2008年4月13日星期日

Analysis and Reference Summary of “Against School” by John Gatto



Gatto: An aura of paranoia seems to pervade Gatto’s angry, impressioned plea for changes to America’s educational system; as part of his argument, he tries to convince us that we are pawns in a gigantic plot. Gatto identifies with the students whose lives, he believes, have been ruined by some monstrous entity-“corporate society”? ----that tries to grind children down until they become docile, robotic creatures. His presentation-particularly toward the end-is facile and ideological; it can be hard to accept his unexplained, unsupported assertions. For example, is the purpose of tracking students necessarily the elimination of the inferior ones, or can one interpret it as one way of maintaining a meritocracy? A good summary should refer to Gatto’s scattershot method of argument. One might also question the accuracy of his paraphrases. Inglis’s list of educational purposes, for example, might be presented quite differently by a more conservative commentator. It is a loaded topic.

1. Schools are filled with bored students, who find the work dull and repetitive, and bored teachers, who lack the motivation and the knowledge to make the work interesting.

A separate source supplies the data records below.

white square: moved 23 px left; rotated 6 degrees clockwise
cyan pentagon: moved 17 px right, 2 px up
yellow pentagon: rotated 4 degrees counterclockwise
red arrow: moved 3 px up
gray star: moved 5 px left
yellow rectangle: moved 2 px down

Neither students nor teachers know how to think for themselves.
2. America’s educational system is a rigid structure in which schools serve as a prison and a training ground for children.

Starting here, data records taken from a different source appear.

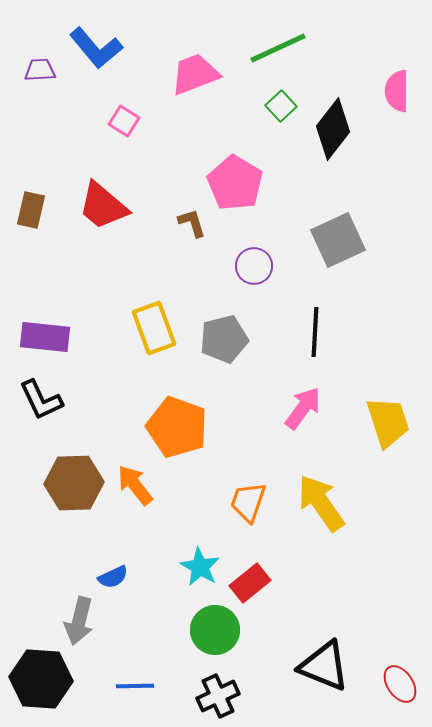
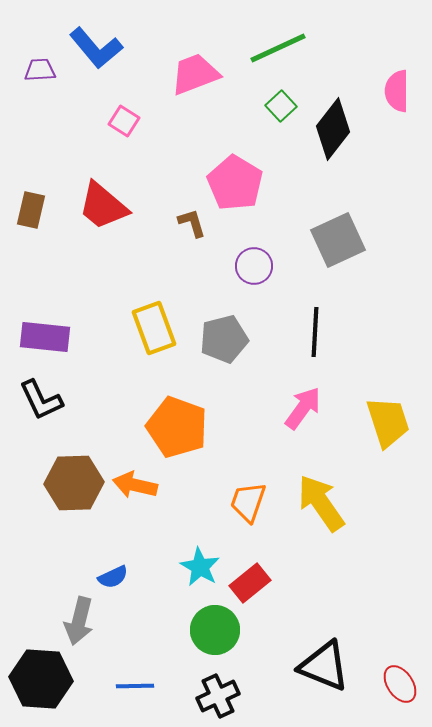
orange arrow: rotated 39 degrees counterclockwise
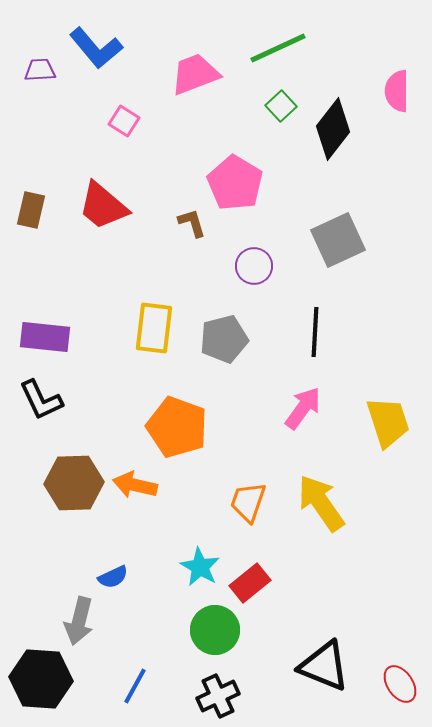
yellow rectangle: rotated 27 degrees clockwise
blue line: rotated 60 degrees counterclockwise
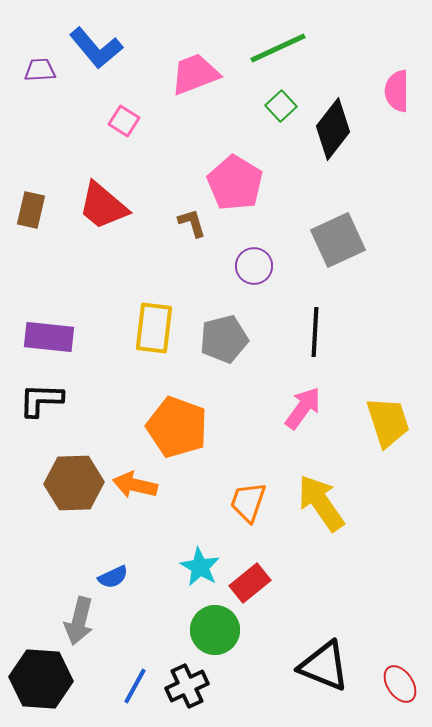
purple rectangle: moved 4 px right
black L-shape: rotated 117 degrees clockwise
black cross: moved 31 px left, 10 px up
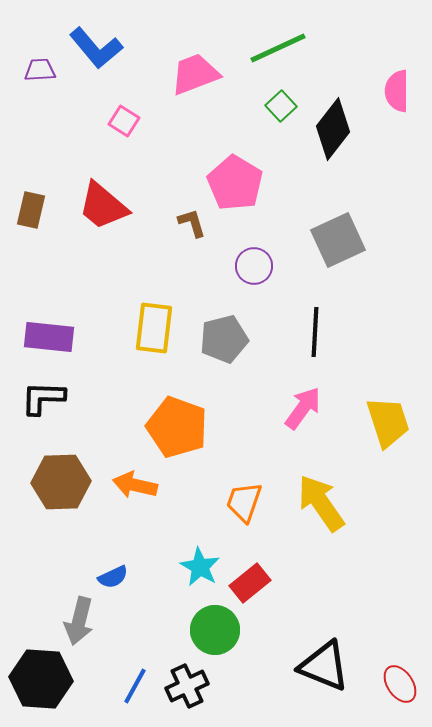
black L-shape: moved 2 px right, 2 px up
brown hexagon: moved 13 px left, 1 px up
orange trapezoid: moved 4 px left
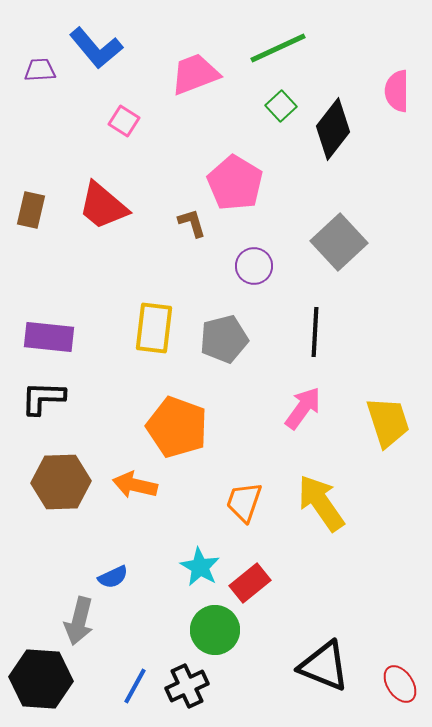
gray square: moved 1 px right, 2 px down; rotated 18 degrees counterclockwise
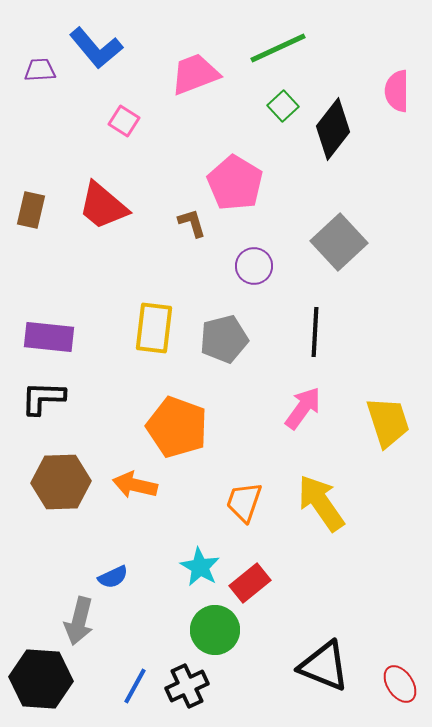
green square: moved 2 px right
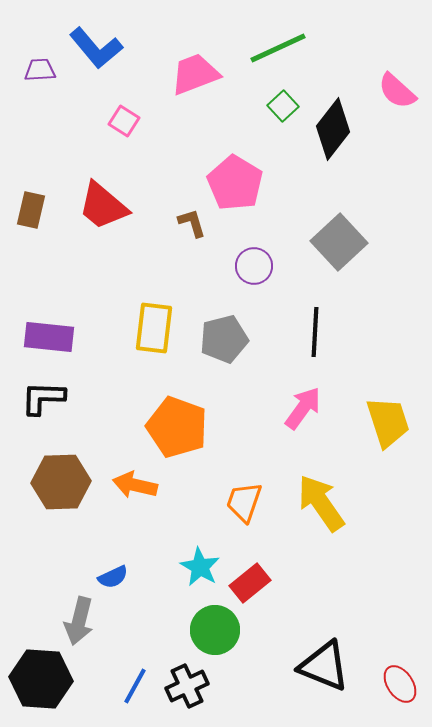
pink semicircle: rotated 48 degrees counterclockwise
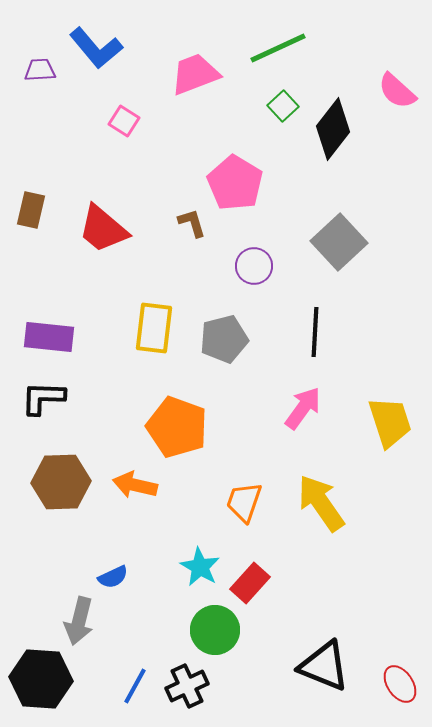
red trapezoid: moved 23 px down
yellow trapezoid: moved 2 px right
red rectangle: rotated 9 degrees counterclockwise
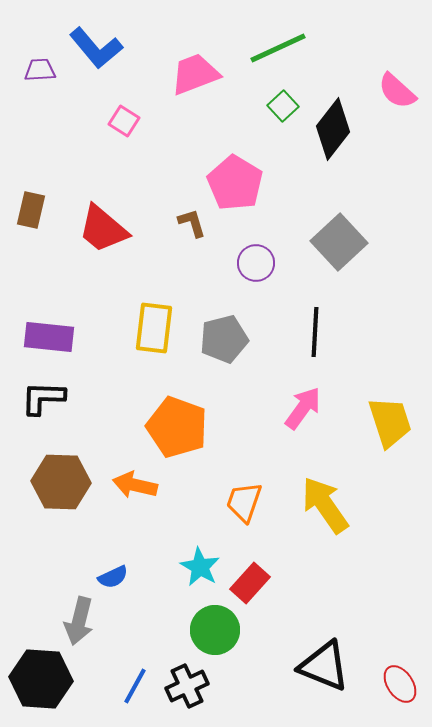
purple circle: moved 2 px right, 3 px up
brown hexagon: rotated 4 degrees clockwise
yellow arrow: moved 4 px right, 2 px down
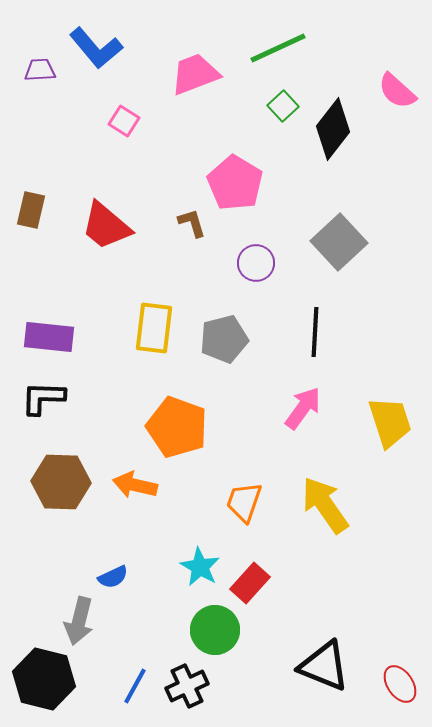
red trapezoid: moved 3 px right, 3 px up
black hexagon: moved 3 px right; rotated 10 degrees clockwise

3. The solution to apathy in the schools is to do away with the structure-schedules, tests, and (one infers) uniform curriculum-and instead provide freedom to explore, with teachers on hand to provide knowledgeable guidance.

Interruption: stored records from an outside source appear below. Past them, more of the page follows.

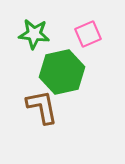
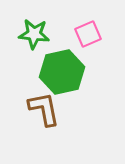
brown L-shape: moved 2 px right, 2 px down
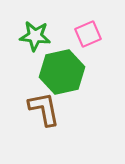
green star: moved 1 px right, 2 px down
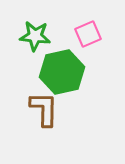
brown L-shape: rotated 12 degrees clockwise
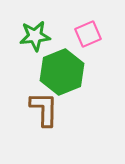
green star: rotated 12 degrees counterclockwise
green hexagon: rotated 9 degrees counterclockwise
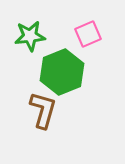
green star: moved 5 px left
brown L-shape: moved 1 px left, 1 px down; rotated 15 degrees clockwise
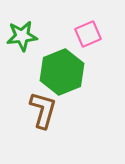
green star: moved 8 px left
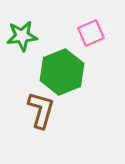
pink square: moved 3 px right, 1 px up
brown L-shape: moved 2 px left
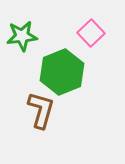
pink square: rotated 20 degrees counterclockwise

4. There are two additional arguments for eliminating structured education: a) many people, past and present, have achieved success without formal education and b) other countries have benefited from more flexible school systems.
5. In theory, our present system of education was devised to effect the moral improvement of everyone in the country, to turn children into good citizens, and to encourage them to fulfill their potential. In fact, the real purpose was to produce a society of obedient, docile, and interchangeable cogs.
6. Gatto suggests-but does not prove-that this system was also intended to discourage working class solidarity and so suppress any threat to the ruling class (whose composition Gatto does not identify). According to Gatto, Alexander Inglis’s 1918 analysis of the goals of the American system includes encouraging robotic behavior, ensuring conformity, tracking children according to their “proper social role,” and limiting their opportunities for success. The object of teacher training was to prepare managers to preside over this repressive process.
7. Ultimately, this form of education produces a manageable, quiescent population of consumers that is interested only in being entertained and in indiscriminately buying whatever products are currently being marketed. By inference, “they”-the people in charge, the capitalist/corporate system-would suffer if children were allowed to become thinking, independent, working adults.
8. To save their children, parents must subvert the system by engaging in a parallel process of education that emphasizes independent thinking, self-knowledge, self-restraint, and hard work.